- Data -
↓↓↓
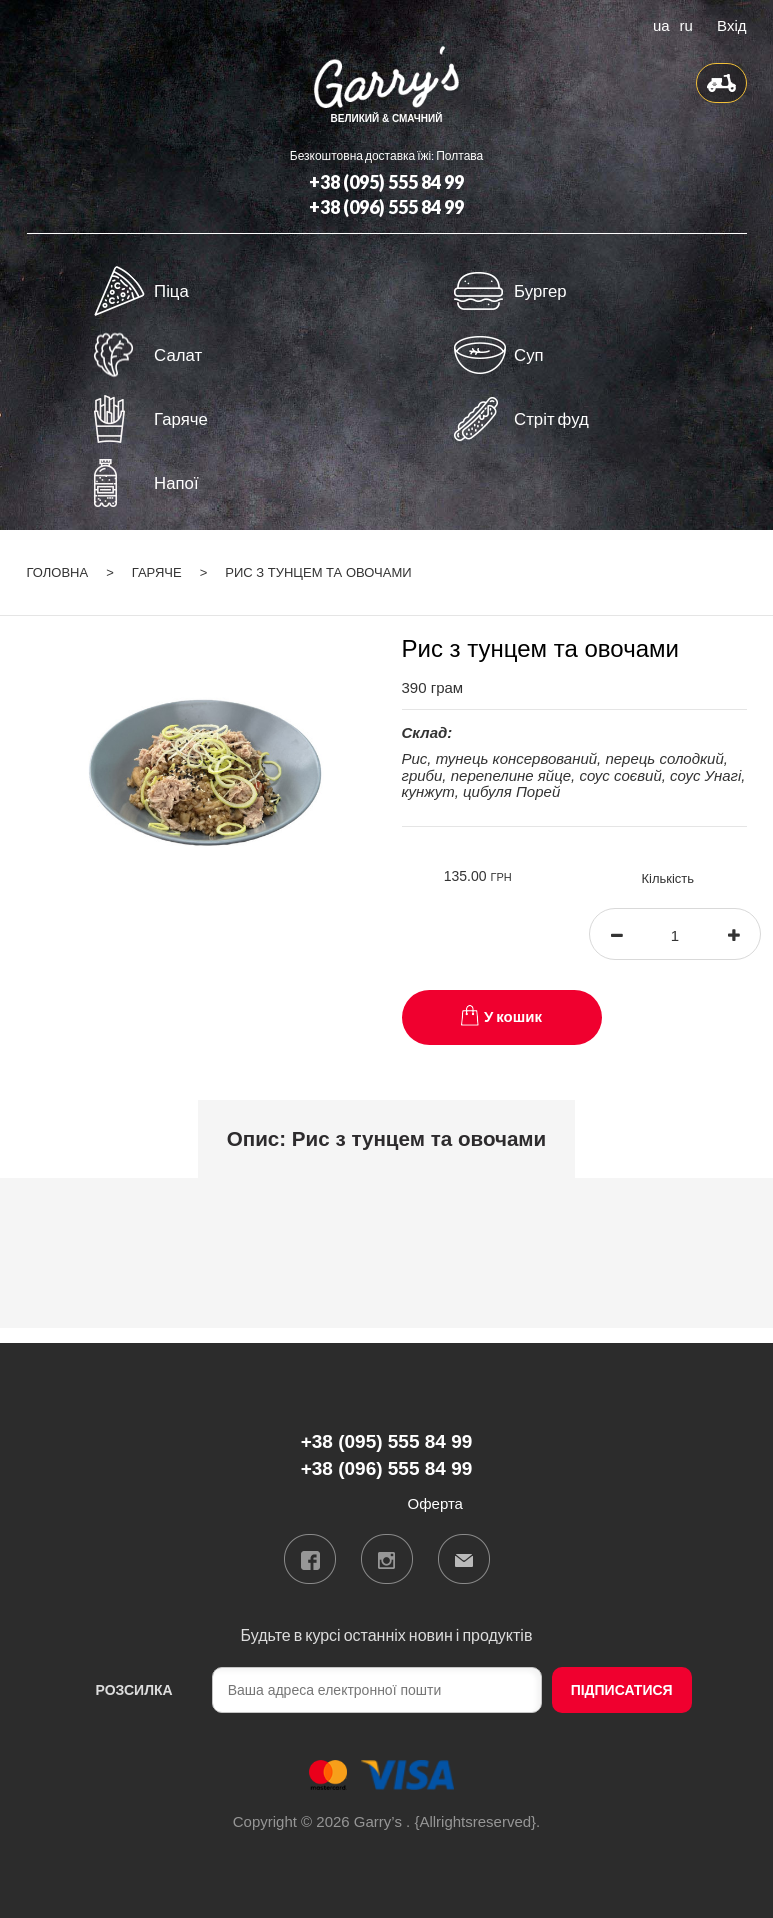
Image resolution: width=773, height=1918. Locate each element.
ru (686, 24)
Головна (58, 572)
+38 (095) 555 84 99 (386, 182)
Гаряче (157, 572)
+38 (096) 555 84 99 (386, 207)
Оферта (435, 1503)
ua (661, 24)
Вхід (731, 24)
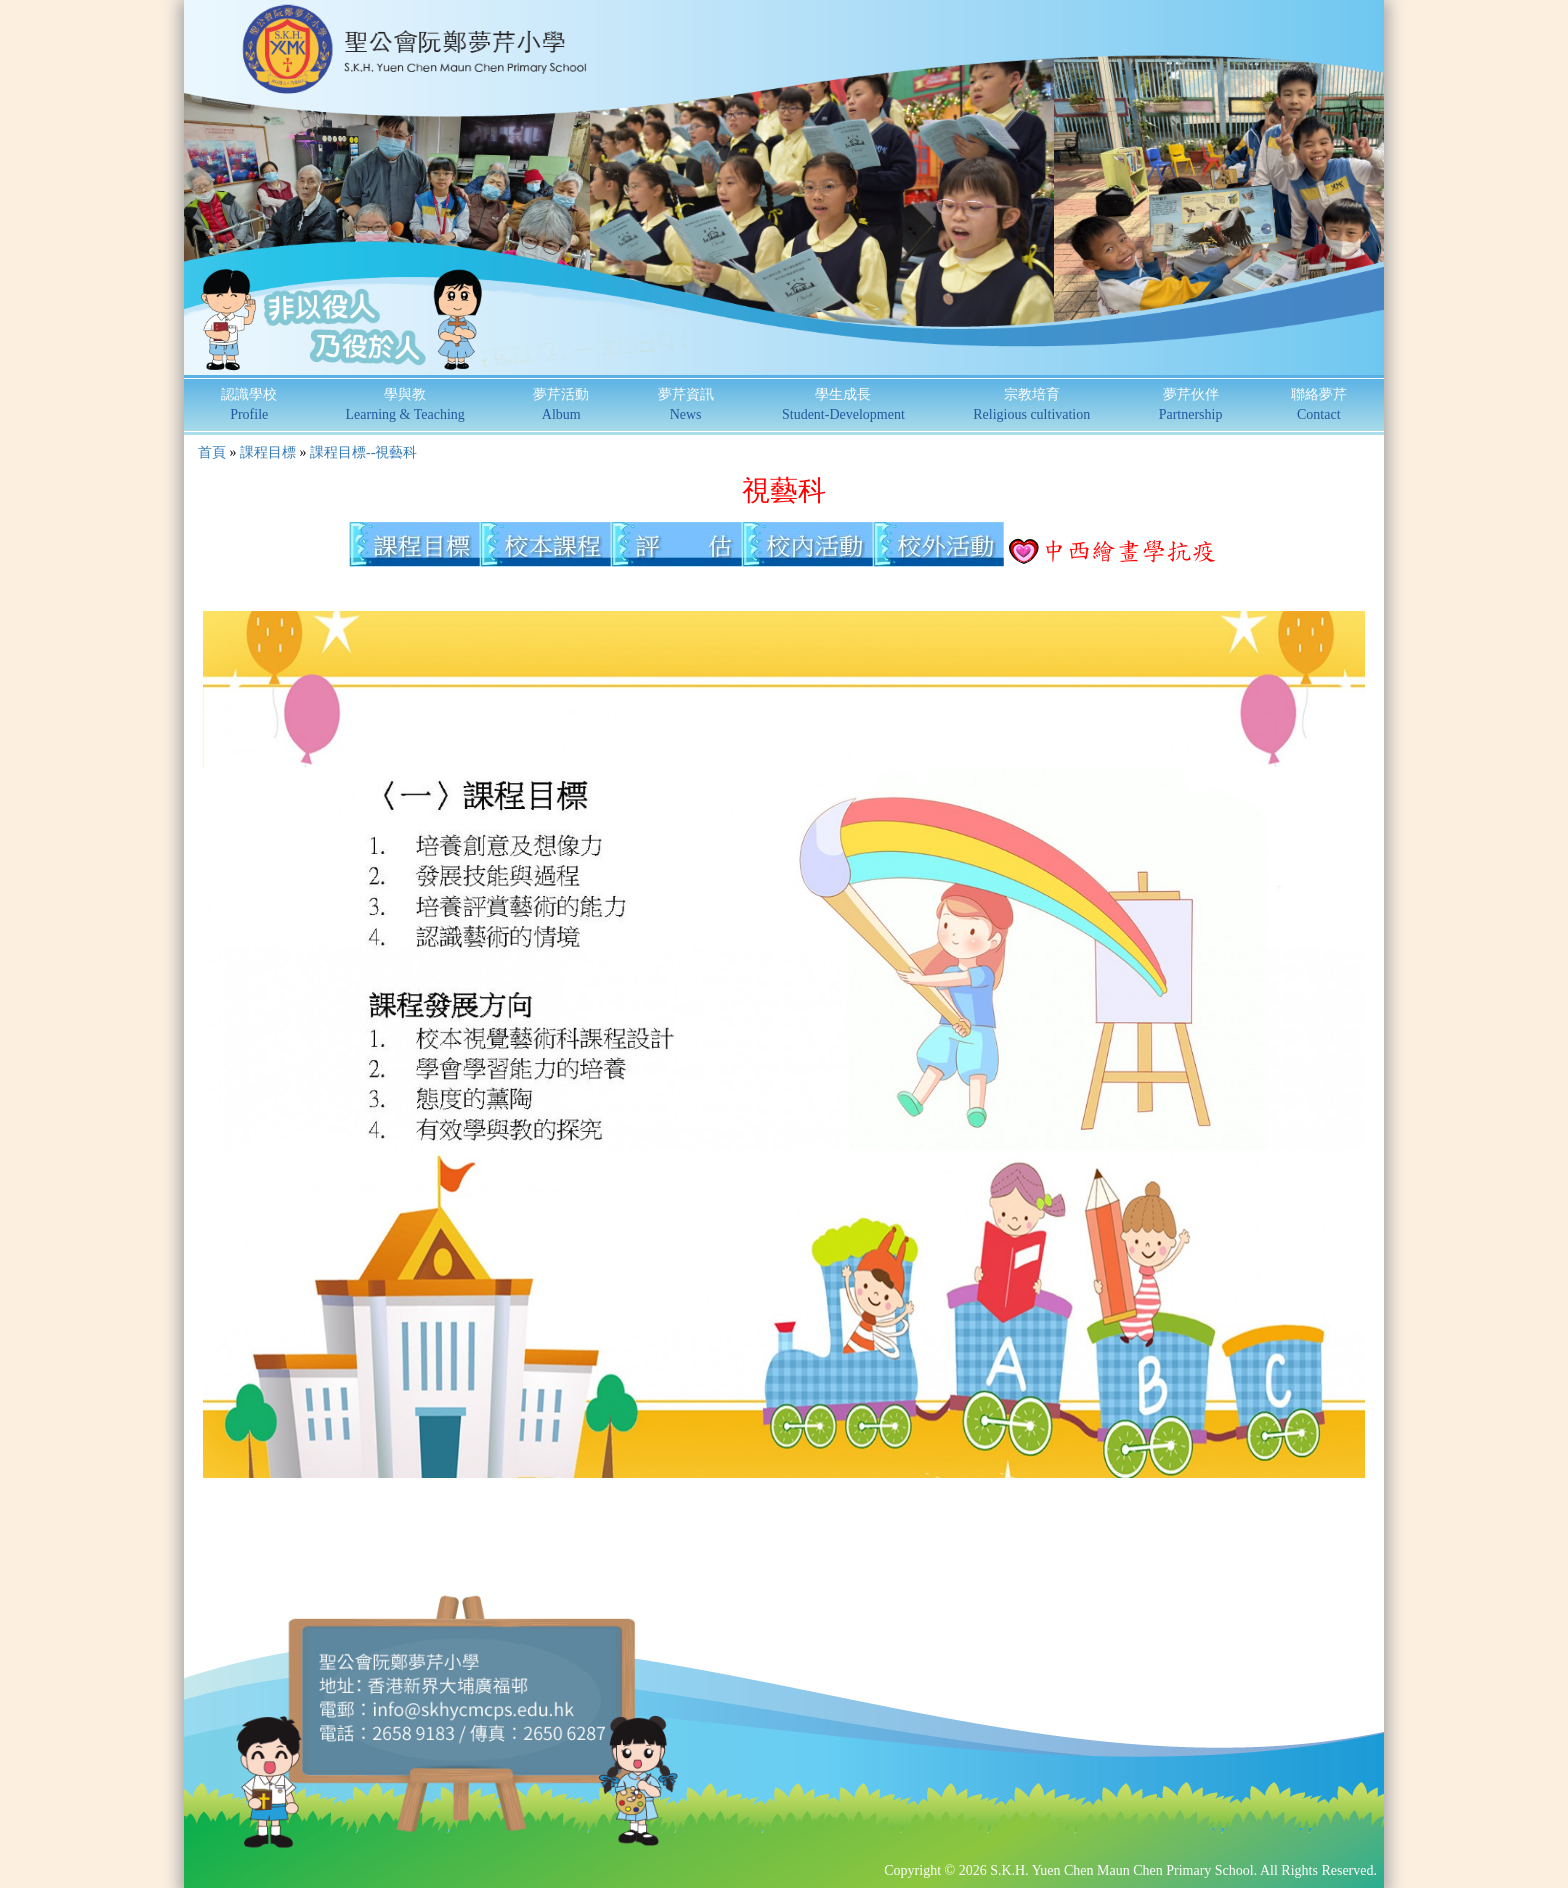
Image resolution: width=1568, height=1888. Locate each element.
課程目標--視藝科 (363, 452)
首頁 (212, 452)
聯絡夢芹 (1319, 404)
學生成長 (843, 404)
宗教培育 (1031, 404)
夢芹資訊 (686, 404)
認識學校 (249, 404)
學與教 (405, 404)
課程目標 (268, 452)
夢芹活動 (561, 404)
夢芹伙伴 (1191, 404)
↑↑↑
- About this task -
Your copy should repeat each entry above exactly but contain no pictures.

- Your response -
Image resolution: width=773, height=1918. Locate each element.
ru (686, 24)
Головна (58, 572)
+38 (095) 555 84 99 (386, 182)
Гаряче (157, 572)
+38 (096) 555 84 99 (386, 207)
Оферта (435, 1503)
ua (661, 24)
Вхід (731, 24)
Image resolution: width=1568, height=1888. Locate each element.
課程目標--視藝科 (363, 452)
首頁 (212, 452)
聯絡夢芹 (1319, 404)
學生成長 (843, 404)
宗教培育 (1031, 404)
夢芹資訊 (686, 404)
認識學校 (249, 404)
學與教 (405, 404)
課程目標 (268, 452)
夢芹活動 (561, 404)
夢芹伙伴 (1191, 404)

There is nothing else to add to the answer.